Required work. Word for word, restate the entries below, but exclude the images.

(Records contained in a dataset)

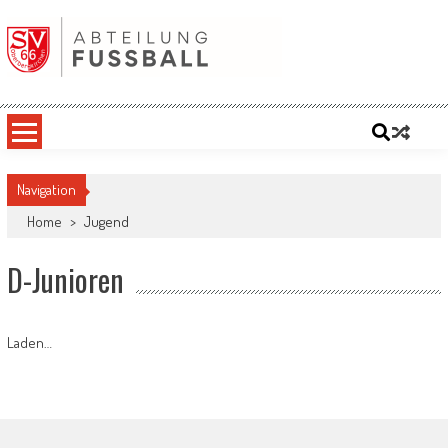
Skip
to
content
SV '66 Oberbergkirchen eV | Abteilung
Fußball
Navigation
Home
>
Jugend
D-Junioren
Laden…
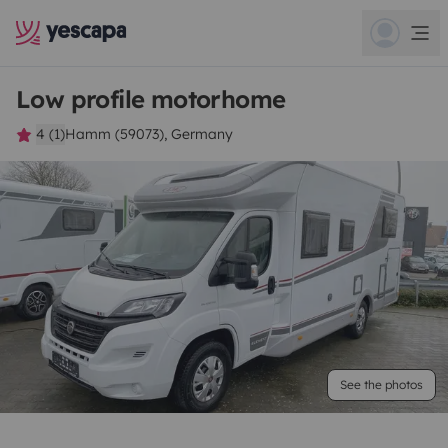
Low profile motorhome
4 (1)
Hamm (59073), Germany
See the photos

Task response.
Skip
to
content
SV '66 Oberbergkirchen eV | Abteilung
Fußball
Navigation
Home
>
Jugend
D-Junioren
Laden…
Low profile motorhome
4 (1)
Hamm (59073), Germany
See the photos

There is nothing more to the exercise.